From the records below, print exactly the lines starting at the one containing "You are a GUI" and ending at the one containing "This screenshot has", ends included, and nothing else.

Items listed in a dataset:

==*==

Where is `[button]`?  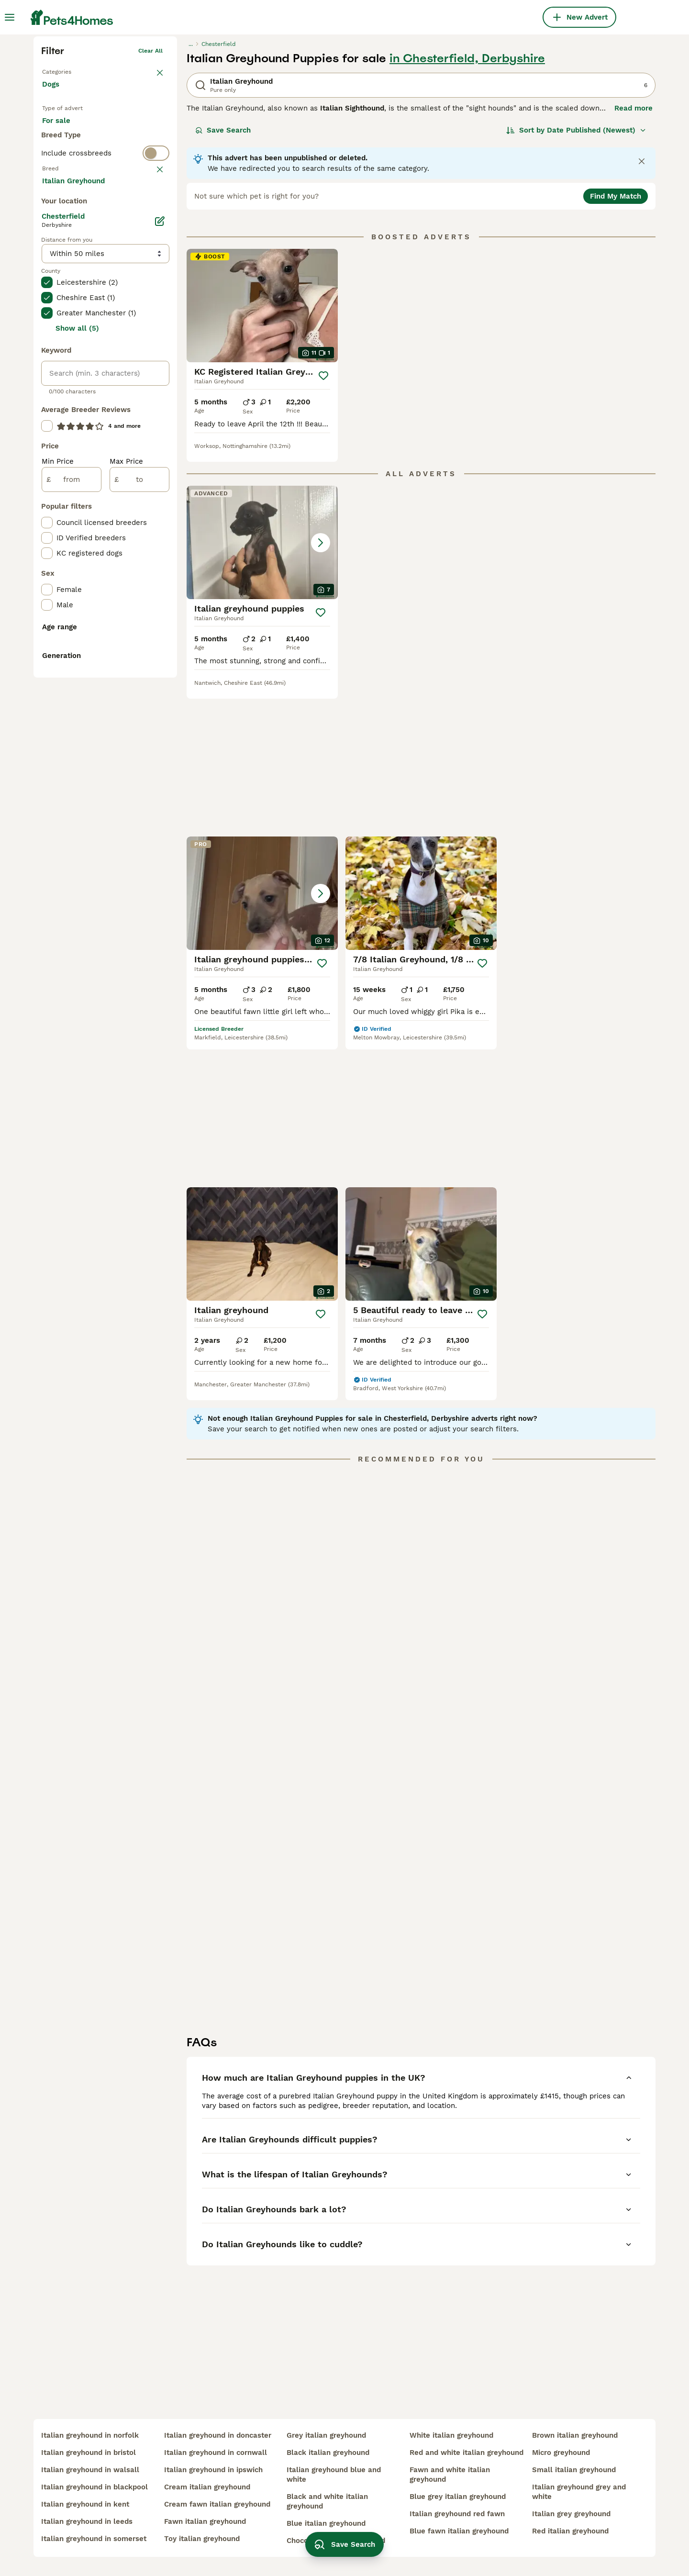 [button] is located at coordinates (262, 690).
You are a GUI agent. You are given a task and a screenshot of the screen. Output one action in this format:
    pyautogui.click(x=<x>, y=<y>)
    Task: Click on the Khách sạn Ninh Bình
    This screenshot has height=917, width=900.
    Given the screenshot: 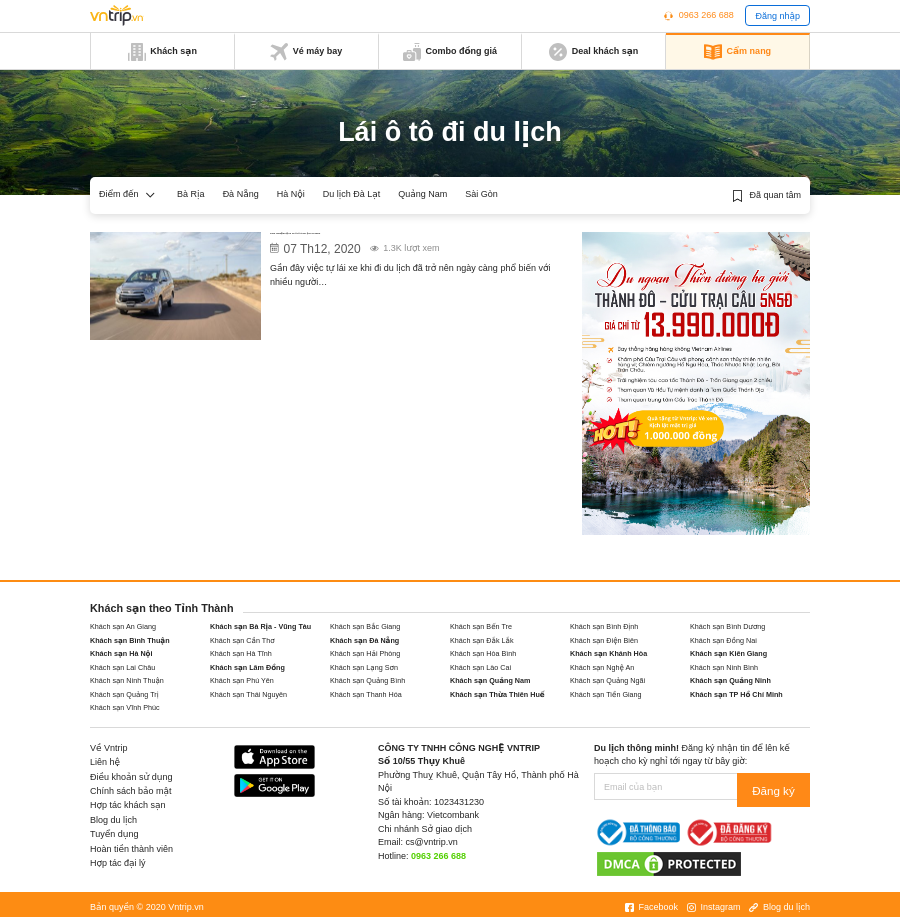 What is the action you would take?
    pyautogui.click(x=724, y=667)
    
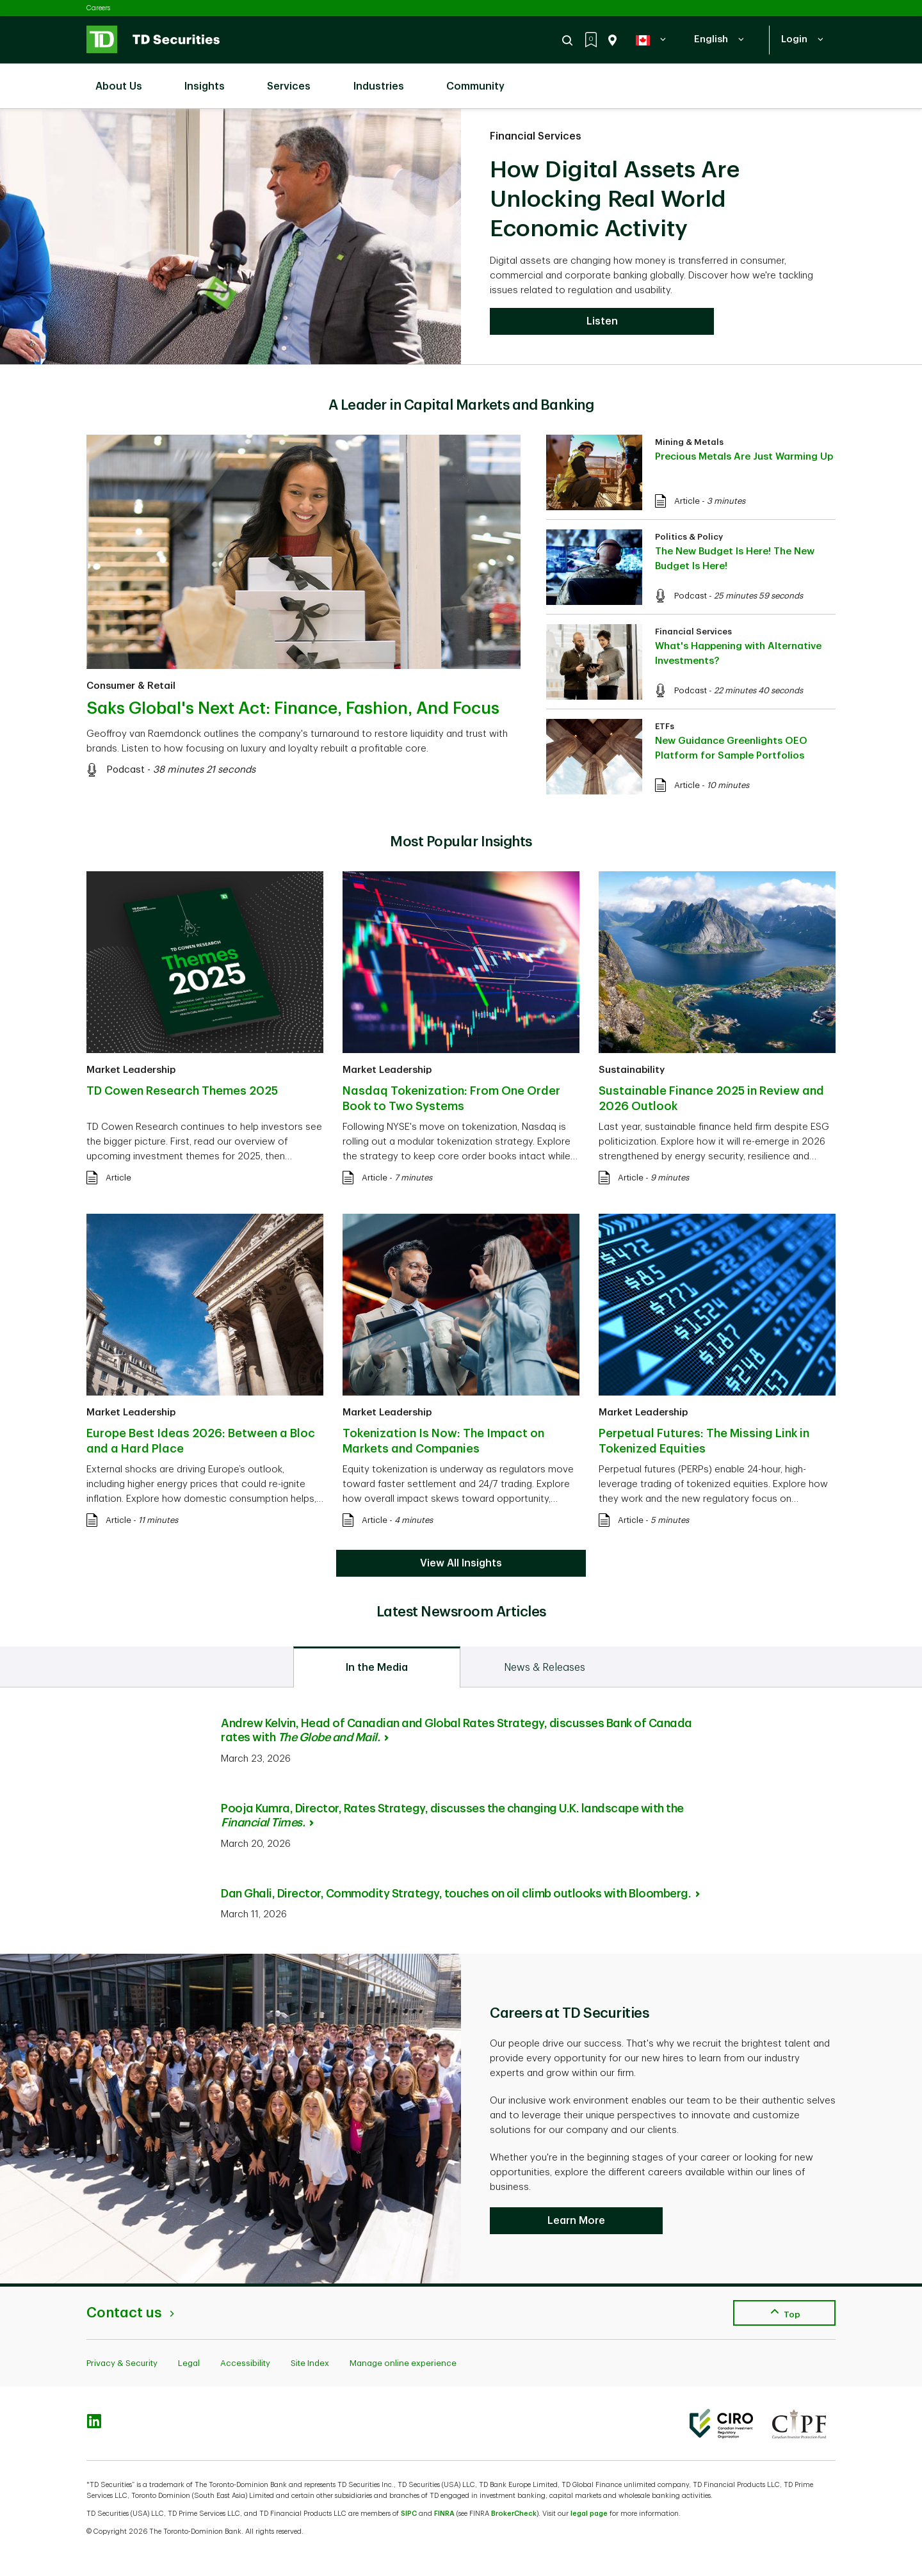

==*==

§ Task result:
You are a GUI agent. You are given a task and a screenshot of the screen. Output one action in this format:
    pyautogui.click(x=<x>, y=<y>)
    Task: Click on the Khách sạn Ninh Bình
    This screenshot has height=917, width=900.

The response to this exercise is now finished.